Located in the Watts area of Los Angeles, Hacienda Village (103th Street and Compton Avenue) was completed in May 1942. In spite of a national embargo on "nonessentail construction work" due to WWII, Hacienda Village was given a priority rating by the national Office of Production Management. For a project to be given the construction "green light," first choice in rentals was "to be given defense workers in substandard homes, instead of to slum dwellers." (Los Angeles Times. October 11, 1941)
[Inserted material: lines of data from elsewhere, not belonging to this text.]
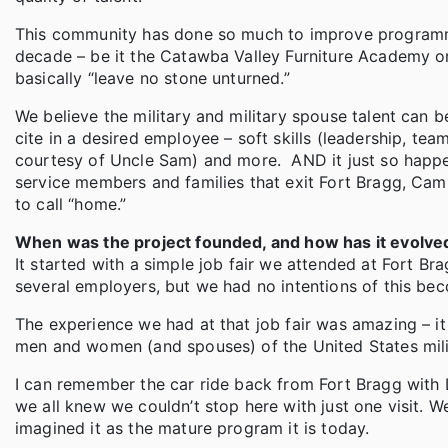
This community has done so much to improve programmin
decade – be it the Catawba Valley Furniture Academy or
basically “leave no stone unturned.”
We believe the military and military spouse talent can 
cite in a desired employee – soft skills (leadership, te
courtesy of Uncle Sam) and more. AND it just so happe
service members and families that exit Fort Bragg, Cam
to call “home.”
When was the project founded, and how has it evolve
It started with a simple job fair we attended at Fort 
several employers, but we had no intentions of this bec
The experience we had at that job fair was amazing – i
men and women (and spouses) of the United States mili
I can remember the car ride back from Fort Bragg with 
we all knew we couldn’t stop here with just one visit. W
imagined it as the mature program it is today.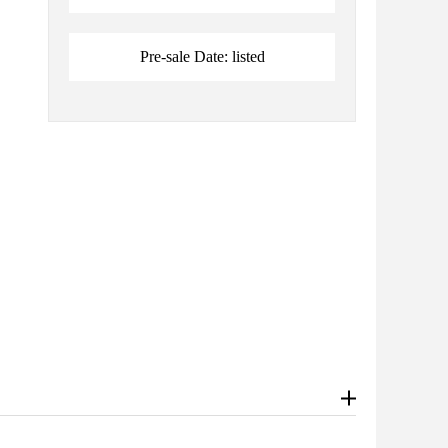
Pre-sale Date: listed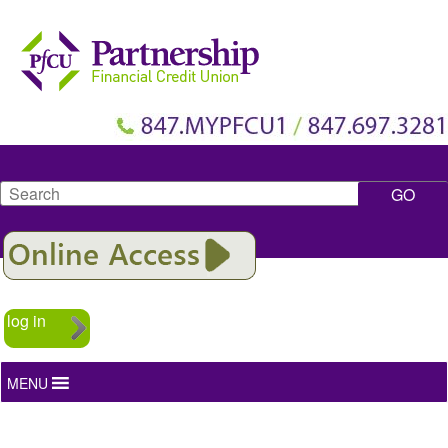
Search
log in
MENU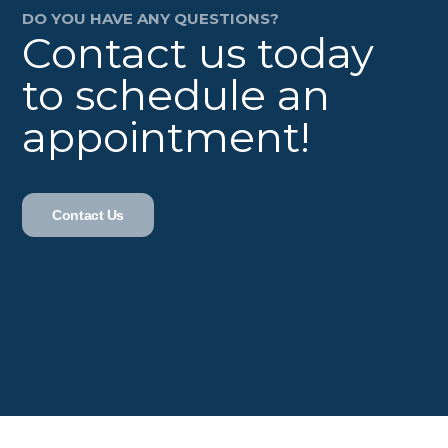
DO YOU HAVE ANY QUESTIONS?
Contact us today
to schedule an
appointment!
Contact Us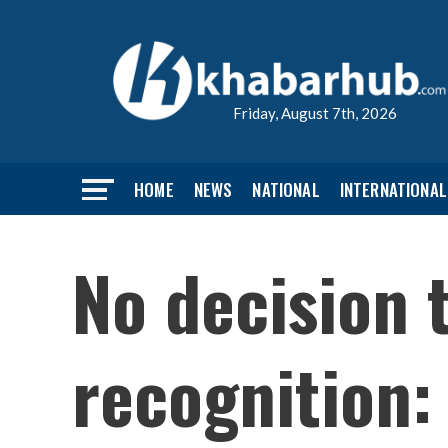
Friday, August 7th, 2026
HOME
NEWS
NATIONAL
INTERNATIONAL
No decision t
recognition: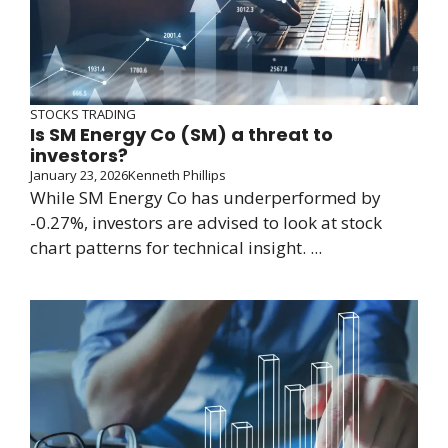
STOCKS TRADING
Is SM Energy Co (SM) a threat to
investors?
January 23, 2026
Kenneth Phillips
While SM Energy Co has underperformed by
-0.27%, investors are advised to look at stock
chart patterns for technical insight. ...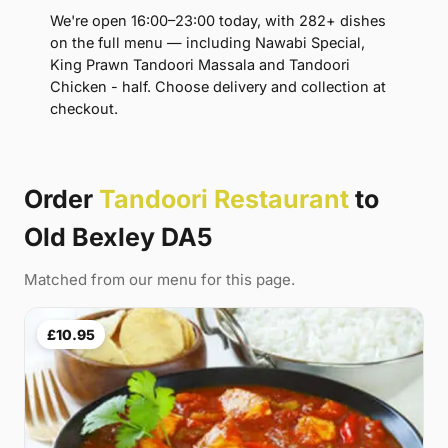
We're open 16:00–23:00 today, with 282+ dishes
on the full menu — including Nawabi Special,
King Prawn Tandoori Massala and Tandoori
Chicken - half. Choose delivery and collection at
checkout.
Order
Tandoori Restaurant
to
Old Bexley DA5
Matched from our menu for this page.
£10.95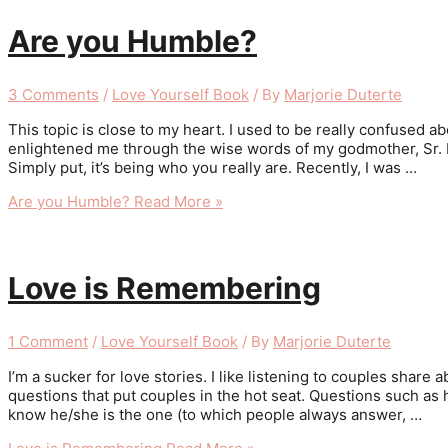
Are you Humble?
3 Comments
/
Love Yourself Book
/ By
Marjorie Duterte
This topic is close to my heart. I used to be really confused 
enlightened me through the wise words of my godmother, Sr. Raf
Simply put, it’s being who you really are. Recently, I was …
Are you Humble?
Read More »
Love is Remembering
1 Comment
/
Love Yourself Book
/ By
Marjorie Duterte
I’m a sucker for love stories. I like listening to couples shar
questions that put couples in the hot seat. Questions such as
know he/she is the one (to which people always answer, …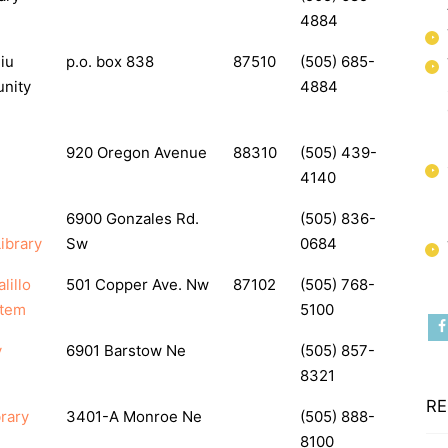
4884
iu
p.o. box 838
87510
(505) 685-
nity
4884
920 Oregon Avenue
88310
(505) 439-
4140
6900 Gonzales Rd.
(505) 836-
ibrary
Sw
0684
lillo
501 Copper Ave. Nw
87102
(505) 768-
stem
5100
y
6901 Barstow Ne
(505) 857-
8321
RE
rary
3401-A Monroe Ne
(505) 888-
8100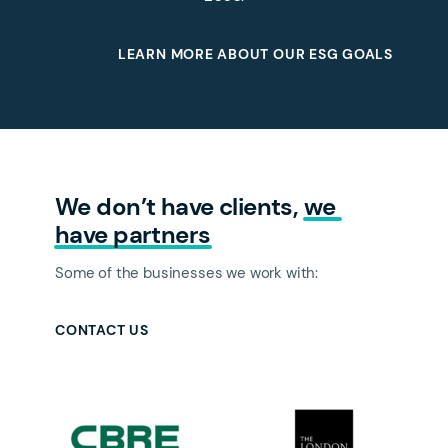
LEARN MORE ABOUT OUR ESG GOALS
We don’t have clients,
we 
have 
partners
Some of the businesses we work with:
CONTACT US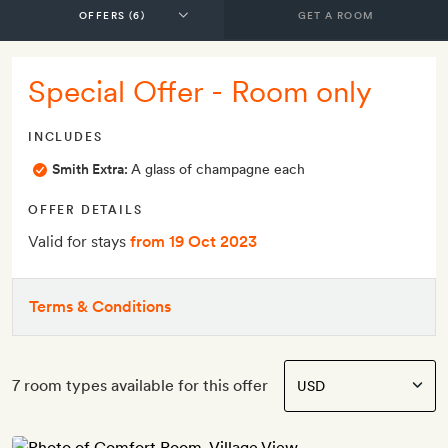
GET A ROOM
Special Offer - Room only
INCLUDES
Smith Extra:
A glass of champagne each
OFFER DETAILS
Valid for stays
from 19 Oct 2023
Terms & Conditions
7 room types available for this offer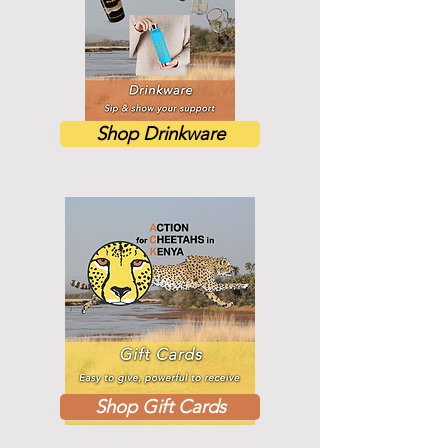
Shop Drinkware
Shop Gift Cards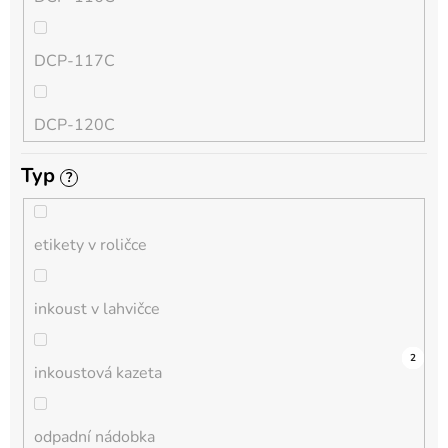
QL
DCP-117C
HL-L
DCP-120C
MFC-L
Typ
?
DCP-130C
DCP-L
etikety v roličce
DCP-135C
inkoust v lahvičce
DCP-145C
0
0
0
0
0
0
0
0
0
3
2
inkoustová kazeta
DCP-150C
odpadní nádobka
DCP-1510E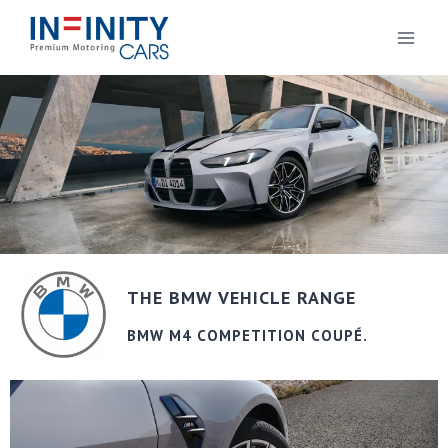
THE BMW VEHICLE RANGE
BMW M4 COMPETITION COUPÉ.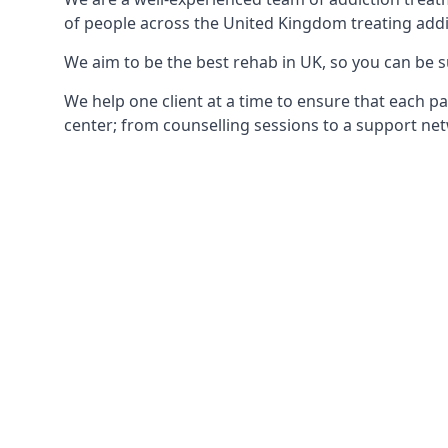
of people across the United Kingdom treating addi
We aim to be the best rehab in UK, so you can be s
We help one client at a time to ensure that each pa
center; from counselling sessions to a support net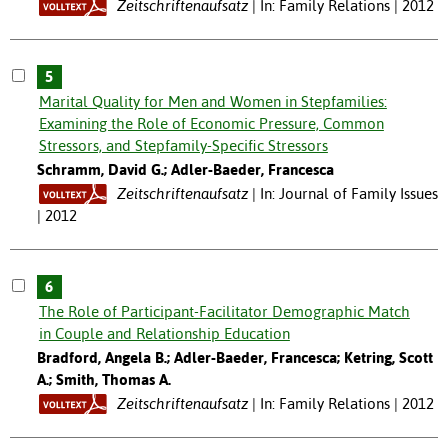
Zeitschriftenaufsatz
In: Family Relations | 2012
5
Marital Quality for Men and Women in Stepfamilies:
Examining the Role of Economic Pressure, Common
Stressors, and Stepfamily-Specific Stressors
Schramm, David G.; Adler-Baeder, Francesca
Zeitschriftenaufsatz
In: Journal of Family Issues
| 2012
6
The Role of Participant-Facilitator Demographic Match
in Couple and Relationship Education
Bradford, Angela B.; Adler-Baeder, Francesca; Ketring, Scott
A.; Smith, Thomas A.
Zeitschriftenaufsatz
In: Family Relations | 2012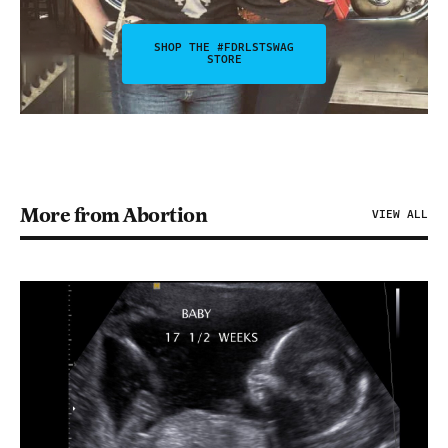
SHOP THE #FDRLSTSWAG
STORE
More from Abortion
VIEW ALL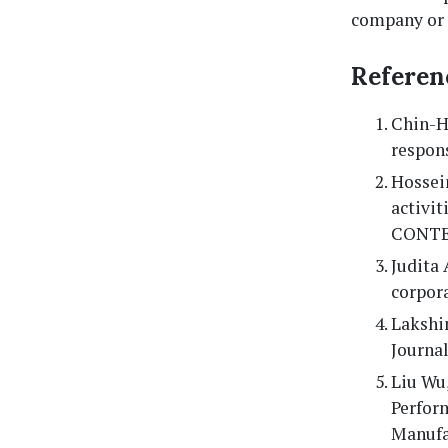
company or 
Referen
Chin-Hu
respons
Hossein
activi
CONTEM
Judita 
corpora
Lakshim
Journa
Liu Wu,
Perfor
Manufac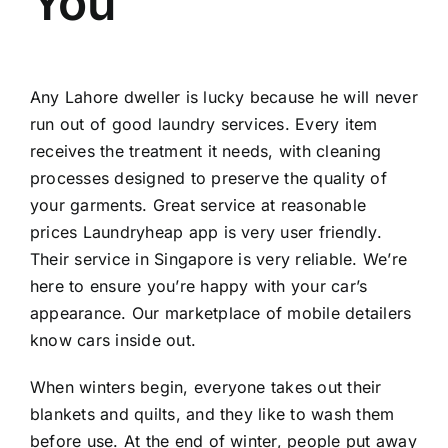
You
Any Lahore dweller is lucky because he will never
run out of good laundry services. Every item
receives the treatment it needs, with cleaning
processes designed to preserve the quality of
your garments. Great service at reasonable
prices Laundryheap app is very user friendly.
Their service in Singapore is very reliable. We’re
here to ensure you’re happy with your car’s
appearance. Our marketplace of mobile detailers
know cars inside out.
When winters begin, everyone takes out their
blankets and quilts, and they like to wash them
before use. At the end of winter, people put away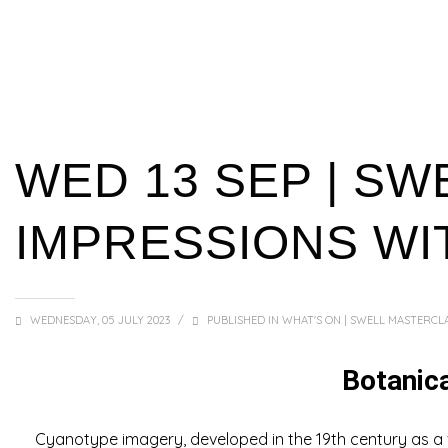
WED 13 SEP | SW
IMPRESSIONS WI
WEDNESDAY, 05 JULY 2023
/
PUBLISHED IN
WHAT'S ON | SWELL MASTERCLA
Botanic
Cyanotype imagery, developed in the 19th century as a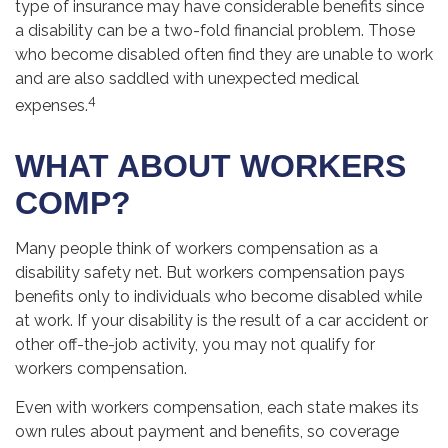
type of insurance may have considerable benefits since
a disability can be a two-fold financial problem. Those
who become disabled often find they are unable to work
and are also saddled with unexpected medical
4
expenses.
WHAT ABOUT WORKERS
COMP?
Many people think of workers compensation as a
disability safety net. But workers compensation pays
benefits only to individuals who become disabled while
at work. If your disability is the result of a car accident or
other off-the-job activity, you may not qualify for
workers compensation.
Even with workers compensation, each state makes its
own rules about payment and benefits, so coverage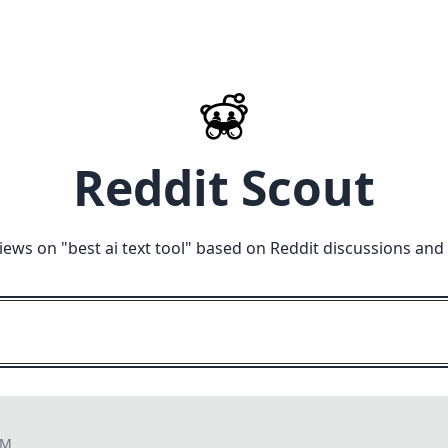
Reddit Scout
iews on "
best ai text tool
" based on Reddit discussions and
PM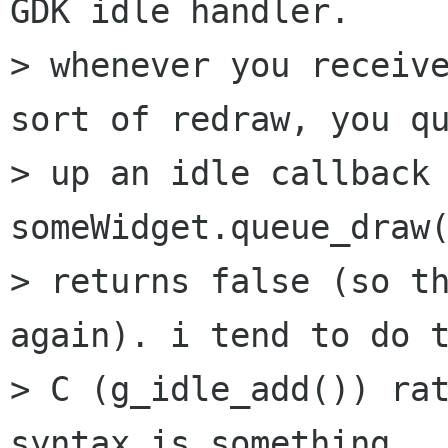
GDK idle handler.

> whenever you receive
sort of redraw, you qu
> up an idle callback 
someWidget.queue_draw(
> returns false (so th
again). i tend to do t
> C (g_idle_add()) rat
syntax is something
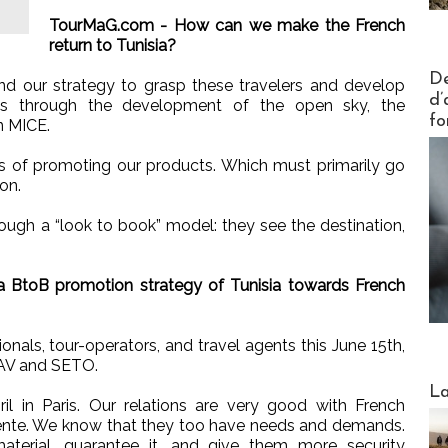
TourMaG.com - How can we make the French
return to Tunisia?
Actus V
De
d our strategy to grasp these travelers and develop
d’
es through the development of the open sky, the
fo
n MICE.
ys of promoting our products. Which must primarily go
on.
ugh a “look to book” model: they see the destination,
 BtoB promotion strategy of Tunisia towards French
onals, tour-operators, and travel agents this June 15th,
SNAV and SETO.
Webinai
La
ril in Paris. Our relations are very good with French
ntente. We know that they too have needs and demands.
erial, guarantee it, and give them more security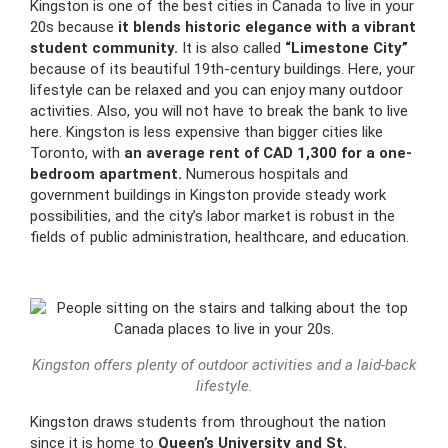
Kingston is one of the best cities in Canada to live in your
20s because
it blends historic elegance with a vibrant
student community.
It is also called
“Limestone City”
because of its beautiful 19th-century buildings. Here, your
lifestyle can be relaxed and you can enjoy many outdoor
activities. Also, you will not have to break the bank to live
here. Kingston is less expensive than bigger cities like
Toronto, with
an average rent of CAD 1,300 for a one-
bedroom apartment.
Numerous hospitals and
government buildings in Kingston provide steady work
possibilities, and the city’s labor market is robust in the
fields of public administration, healthcare, and education.
Kingston offers plenty of outdoor activities and a laid-back
lifestyle.
Kingston draws students from throughout the nation
since it is home to
Queen’s University and St.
Selected as the chief architect on this project, Paul R. Williams worked with some of the most prominent architects of the day designing this 17.63-acre public housing project. Williams, along with Adrian Wilson, Richard J. Neutra, Walter Wurdeman and Welton Becket, created this planned development of 184 one-story units that conveys a feeling of 1930s California ranch house design. The architects' elimination of "every piece of defense-needed metal" and their use of wood frames, stucco exteriors and composition roofing added to the residential feel. Hacienda Village was built for a total of $503,206. E.P. Dentzel of Beverly Hills acted as general contractor for the large develpment. Dentzel would later build many of Williams' up-scale residential designs. (Southwest Builder and Contractor. December 19, 1941)
HACLA was founded in 1938 and is the largest housing authority west of the Mississippi. Its mission is to administer the public housing program in the city and provide affordable housing that is safe and decent.